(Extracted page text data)
# # # # # # #

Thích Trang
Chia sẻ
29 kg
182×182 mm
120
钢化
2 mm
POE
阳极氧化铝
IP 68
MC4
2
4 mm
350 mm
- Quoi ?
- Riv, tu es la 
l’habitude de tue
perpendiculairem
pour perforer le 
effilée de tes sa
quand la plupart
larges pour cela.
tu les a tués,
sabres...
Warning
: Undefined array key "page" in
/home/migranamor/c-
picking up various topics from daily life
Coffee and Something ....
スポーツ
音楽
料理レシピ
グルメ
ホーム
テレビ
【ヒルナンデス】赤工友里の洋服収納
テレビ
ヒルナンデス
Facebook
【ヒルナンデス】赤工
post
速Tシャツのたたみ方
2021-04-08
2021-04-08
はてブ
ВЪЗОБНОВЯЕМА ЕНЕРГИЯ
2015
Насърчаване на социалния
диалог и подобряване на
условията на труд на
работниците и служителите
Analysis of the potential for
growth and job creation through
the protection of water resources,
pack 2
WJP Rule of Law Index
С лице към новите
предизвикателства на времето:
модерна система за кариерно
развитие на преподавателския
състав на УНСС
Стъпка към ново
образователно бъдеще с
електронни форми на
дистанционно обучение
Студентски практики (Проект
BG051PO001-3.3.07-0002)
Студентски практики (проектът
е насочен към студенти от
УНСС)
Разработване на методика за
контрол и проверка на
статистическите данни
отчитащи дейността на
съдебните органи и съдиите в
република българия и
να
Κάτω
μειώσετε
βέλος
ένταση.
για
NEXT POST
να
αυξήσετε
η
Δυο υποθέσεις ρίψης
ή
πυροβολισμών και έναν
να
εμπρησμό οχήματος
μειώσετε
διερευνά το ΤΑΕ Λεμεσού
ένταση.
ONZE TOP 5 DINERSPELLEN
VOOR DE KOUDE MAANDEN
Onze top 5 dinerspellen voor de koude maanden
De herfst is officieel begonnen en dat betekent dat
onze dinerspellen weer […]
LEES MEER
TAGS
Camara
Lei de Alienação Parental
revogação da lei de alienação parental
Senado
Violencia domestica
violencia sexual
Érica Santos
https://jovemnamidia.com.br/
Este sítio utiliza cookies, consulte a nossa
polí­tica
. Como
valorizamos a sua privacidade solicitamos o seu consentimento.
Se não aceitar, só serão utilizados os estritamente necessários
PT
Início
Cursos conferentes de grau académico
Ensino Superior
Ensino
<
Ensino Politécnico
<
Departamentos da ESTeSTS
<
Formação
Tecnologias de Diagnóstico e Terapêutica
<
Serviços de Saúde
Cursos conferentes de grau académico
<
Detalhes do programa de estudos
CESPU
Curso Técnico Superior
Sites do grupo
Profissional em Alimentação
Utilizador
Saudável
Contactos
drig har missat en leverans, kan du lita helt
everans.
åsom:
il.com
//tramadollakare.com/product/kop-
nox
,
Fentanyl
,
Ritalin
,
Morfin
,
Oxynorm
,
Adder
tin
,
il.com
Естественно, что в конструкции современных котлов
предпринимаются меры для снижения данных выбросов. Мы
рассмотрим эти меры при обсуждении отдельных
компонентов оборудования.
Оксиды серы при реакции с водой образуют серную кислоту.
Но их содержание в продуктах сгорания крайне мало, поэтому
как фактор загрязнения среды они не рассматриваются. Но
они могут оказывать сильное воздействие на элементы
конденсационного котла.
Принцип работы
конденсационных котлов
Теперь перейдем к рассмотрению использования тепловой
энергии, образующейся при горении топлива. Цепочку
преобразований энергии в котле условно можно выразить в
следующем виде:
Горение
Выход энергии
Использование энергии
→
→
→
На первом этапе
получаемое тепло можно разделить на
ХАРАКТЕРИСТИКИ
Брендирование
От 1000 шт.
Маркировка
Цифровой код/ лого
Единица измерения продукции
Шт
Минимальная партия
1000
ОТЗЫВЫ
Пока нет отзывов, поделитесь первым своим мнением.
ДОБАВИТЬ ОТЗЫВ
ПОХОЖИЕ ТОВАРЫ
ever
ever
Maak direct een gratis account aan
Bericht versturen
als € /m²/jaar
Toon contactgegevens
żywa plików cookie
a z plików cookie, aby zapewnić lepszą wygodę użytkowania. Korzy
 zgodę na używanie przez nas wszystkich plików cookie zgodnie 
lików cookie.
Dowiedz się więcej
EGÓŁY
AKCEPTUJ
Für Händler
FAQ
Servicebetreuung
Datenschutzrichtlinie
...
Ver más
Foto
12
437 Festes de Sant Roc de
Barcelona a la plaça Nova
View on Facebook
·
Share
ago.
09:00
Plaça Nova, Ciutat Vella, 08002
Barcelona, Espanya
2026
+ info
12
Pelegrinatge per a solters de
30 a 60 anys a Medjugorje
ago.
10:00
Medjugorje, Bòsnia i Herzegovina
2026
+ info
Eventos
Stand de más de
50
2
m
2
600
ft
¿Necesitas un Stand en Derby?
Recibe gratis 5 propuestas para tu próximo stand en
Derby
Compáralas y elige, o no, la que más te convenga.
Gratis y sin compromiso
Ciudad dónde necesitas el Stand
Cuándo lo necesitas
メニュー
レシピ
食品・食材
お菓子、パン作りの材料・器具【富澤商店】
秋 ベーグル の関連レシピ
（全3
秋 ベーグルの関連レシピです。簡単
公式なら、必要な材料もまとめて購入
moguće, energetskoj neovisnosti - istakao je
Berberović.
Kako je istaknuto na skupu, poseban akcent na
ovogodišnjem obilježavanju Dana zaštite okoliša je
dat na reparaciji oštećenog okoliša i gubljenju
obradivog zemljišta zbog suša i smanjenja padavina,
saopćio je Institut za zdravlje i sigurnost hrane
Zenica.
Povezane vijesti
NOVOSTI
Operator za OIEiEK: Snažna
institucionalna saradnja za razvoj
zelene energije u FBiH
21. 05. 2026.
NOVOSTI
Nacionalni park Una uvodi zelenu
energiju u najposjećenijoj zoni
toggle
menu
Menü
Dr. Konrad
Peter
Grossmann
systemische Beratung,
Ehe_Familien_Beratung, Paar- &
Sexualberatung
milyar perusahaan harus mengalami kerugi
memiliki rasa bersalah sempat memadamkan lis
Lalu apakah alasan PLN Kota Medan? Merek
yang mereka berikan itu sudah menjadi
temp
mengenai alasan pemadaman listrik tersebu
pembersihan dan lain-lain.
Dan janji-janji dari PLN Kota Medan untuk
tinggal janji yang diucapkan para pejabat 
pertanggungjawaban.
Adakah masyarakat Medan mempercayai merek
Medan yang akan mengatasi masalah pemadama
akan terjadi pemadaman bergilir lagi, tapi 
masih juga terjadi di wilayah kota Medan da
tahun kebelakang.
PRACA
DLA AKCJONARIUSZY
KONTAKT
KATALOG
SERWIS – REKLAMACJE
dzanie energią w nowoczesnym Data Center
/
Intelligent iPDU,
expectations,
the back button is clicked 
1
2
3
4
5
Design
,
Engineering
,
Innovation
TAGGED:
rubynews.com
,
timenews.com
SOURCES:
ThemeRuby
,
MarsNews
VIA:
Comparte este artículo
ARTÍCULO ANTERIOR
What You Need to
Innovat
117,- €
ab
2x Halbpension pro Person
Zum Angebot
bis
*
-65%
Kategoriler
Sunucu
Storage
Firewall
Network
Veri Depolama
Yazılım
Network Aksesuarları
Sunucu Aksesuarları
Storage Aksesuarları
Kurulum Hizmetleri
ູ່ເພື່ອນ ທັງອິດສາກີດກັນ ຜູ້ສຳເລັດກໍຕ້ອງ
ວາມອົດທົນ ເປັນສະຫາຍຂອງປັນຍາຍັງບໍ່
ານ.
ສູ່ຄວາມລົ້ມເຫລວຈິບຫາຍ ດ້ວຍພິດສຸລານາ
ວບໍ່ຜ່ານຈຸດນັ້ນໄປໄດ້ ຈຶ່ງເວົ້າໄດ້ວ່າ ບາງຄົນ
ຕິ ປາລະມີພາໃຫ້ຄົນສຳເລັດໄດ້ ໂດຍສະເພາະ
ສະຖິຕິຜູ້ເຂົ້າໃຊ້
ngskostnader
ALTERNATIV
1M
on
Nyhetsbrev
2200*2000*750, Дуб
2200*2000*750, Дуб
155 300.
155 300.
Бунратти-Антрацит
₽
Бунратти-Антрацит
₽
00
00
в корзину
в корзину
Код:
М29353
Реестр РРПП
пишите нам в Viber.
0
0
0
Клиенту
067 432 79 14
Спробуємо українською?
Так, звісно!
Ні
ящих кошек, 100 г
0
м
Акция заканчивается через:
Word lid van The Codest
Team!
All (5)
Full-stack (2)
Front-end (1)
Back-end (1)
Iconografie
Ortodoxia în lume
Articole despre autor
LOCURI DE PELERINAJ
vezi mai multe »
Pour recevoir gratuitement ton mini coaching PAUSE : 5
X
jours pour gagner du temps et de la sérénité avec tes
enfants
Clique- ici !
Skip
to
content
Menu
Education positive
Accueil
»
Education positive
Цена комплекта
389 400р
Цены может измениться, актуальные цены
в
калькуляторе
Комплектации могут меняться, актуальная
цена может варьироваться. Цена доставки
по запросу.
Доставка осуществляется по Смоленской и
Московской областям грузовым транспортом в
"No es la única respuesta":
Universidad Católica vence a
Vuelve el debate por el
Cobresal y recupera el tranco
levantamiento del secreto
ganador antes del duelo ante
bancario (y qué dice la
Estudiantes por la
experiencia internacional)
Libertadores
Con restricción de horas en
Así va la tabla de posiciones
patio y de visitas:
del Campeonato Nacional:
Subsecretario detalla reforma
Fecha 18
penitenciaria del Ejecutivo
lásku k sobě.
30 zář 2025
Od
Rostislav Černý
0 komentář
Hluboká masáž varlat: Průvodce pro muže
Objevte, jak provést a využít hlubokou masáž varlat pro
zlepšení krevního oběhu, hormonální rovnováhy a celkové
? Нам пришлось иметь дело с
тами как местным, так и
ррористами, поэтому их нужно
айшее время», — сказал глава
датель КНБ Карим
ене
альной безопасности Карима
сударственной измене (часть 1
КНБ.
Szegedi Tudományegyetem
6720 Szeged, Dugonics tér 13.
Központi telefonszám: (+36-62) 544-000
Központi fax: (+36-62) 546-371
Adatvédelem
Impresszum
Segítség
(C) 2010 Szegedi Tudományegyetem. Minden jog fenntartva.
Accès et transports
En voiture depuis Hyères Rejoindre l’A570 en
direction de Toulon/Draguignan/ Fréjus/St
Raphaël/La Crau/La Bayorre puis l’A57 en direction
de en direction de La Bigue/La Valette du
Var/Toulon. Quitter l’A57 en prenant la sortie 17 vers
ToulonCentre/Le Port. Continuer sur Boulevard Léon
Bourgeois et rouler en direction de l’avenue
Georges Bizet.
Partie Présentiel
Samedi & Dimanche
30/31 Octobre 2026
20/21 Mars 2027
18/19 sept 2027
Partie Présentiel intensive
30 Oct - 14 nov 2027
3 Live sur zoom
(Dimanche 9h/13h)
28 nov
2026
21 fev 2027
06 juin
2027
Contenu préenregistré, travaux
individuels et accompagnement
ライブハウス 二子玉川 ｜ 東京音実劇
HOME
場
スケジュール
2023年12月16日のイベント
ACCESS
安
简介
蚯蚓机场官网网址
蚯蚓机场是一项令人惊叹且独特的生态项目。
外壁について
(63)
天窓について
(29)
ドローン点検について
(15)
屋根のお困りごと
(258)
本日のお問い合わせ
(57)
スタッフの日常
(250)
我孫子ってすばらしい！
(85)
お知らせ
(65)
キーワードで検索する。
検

# # # # # # #

**ACTIVITY**: Copy every line above that holds the word "поэтому".

**ANSWER**:
Но их содержание в продуктах сгорания крайне мало, поэтому
ррористами, поэтому их нужно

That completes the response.